Back when I was in high school (and dinosaurs roamed the earth), everyone knew who the popular kids were. They hung out together in groups, oozed self-confidence, and had a whole second layer of people who just wanted to be close to them, to be popular by association.
Today, high schoolers have a whole new way of tracking their popularity. Online social networks such as MySpace and Facebook let you track how many “friends” you have. By comparing your number to your friends’ numbers, you can tell how popular you are relative to them. In some groups it becomes a contest, to see who can have the most “friends”. In fact, there is now a place where you can buy up to 5,000 Facebook friends for $654.30, or up to 10,000 Facebook fans for $1167.30.
LinkedIn, the professional social networking site, has a similar connection-based operation. You make “connections”, and can follow their status changes, discussions and other professional activities. But does having a large number of connections on LinkedIn mean you have a vibrant, healthy professional network?
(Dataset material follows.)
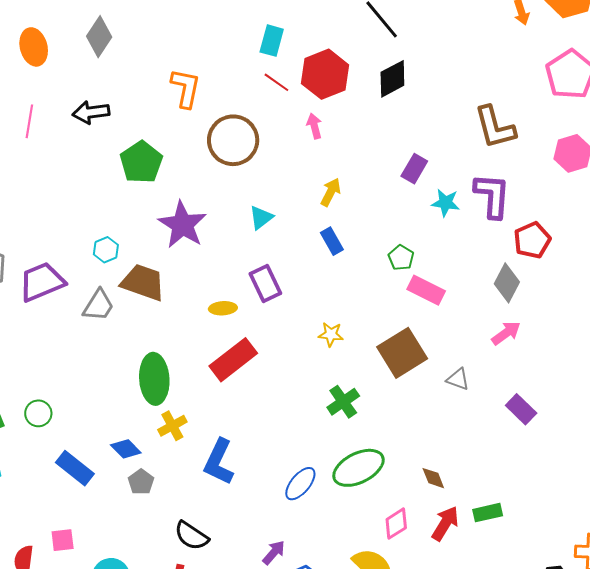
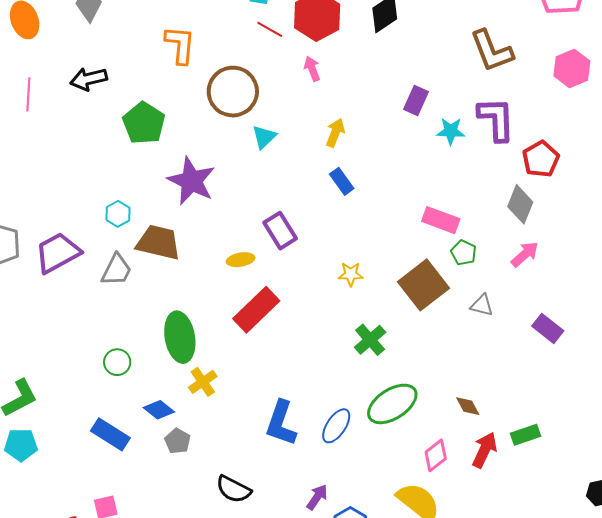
cyan triangle: (261, 218) -> (264, 137), moved
green pentagon: (401, 258) -> (464, 253), moved
green circle: (38, 413) -> (117, 362), moved
blue L-shape: (219, 462) -> (281, 423), moved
Or does it just mean you are good at asking for connections from everyone you run into?
One way to test this is by looking at your list of connections, and asking yourself “Would this person take my phone call?” An even better question – “If I lost my job and called this person, would they merely sympathize, or would they go out of their way to look for leads and opportunities that matched my background and professional goals?
To turn it around, how many of the people in your professional network have you talked to lately? How many have you done a favor for, or passed along a tidbit that you thought might help them out? How many do make contact with on a regular basis? Or do you look your list of connections and try to remember where you met them, and why you wanted to connect in the first place?
Connections, whether tracked online, in an electronic database, or in an old-fashioned paper Rolodex, go stale with time. Online systems make it easier to keep current contact information, because they update their information when they change companies, but just because you know how to reach someone doesn’t mean you have a real connection with them. After all, it’s not hard to find the phone number for the White House, but would President Obama take your call? It takes time and effort to maintain real connections with others in your professional network, just like any other type of relationship.
NOW is the time to take a look at your network, solidify the relationships that are important to you, and build on your new, tentative connections. Delete people whom you can’t even remember (they probably can’t remember you either). For people you haven’t talked to in awhile, make contact. Send an email, write a card, or pick up the phone.
People who have large, strong networks know who to call when they need help. But that’s because they have prepared ahead of time, by building relationships and helping others out. After all, they way to measure the strength of your network is not by how many people you know, but by how many people really think about you.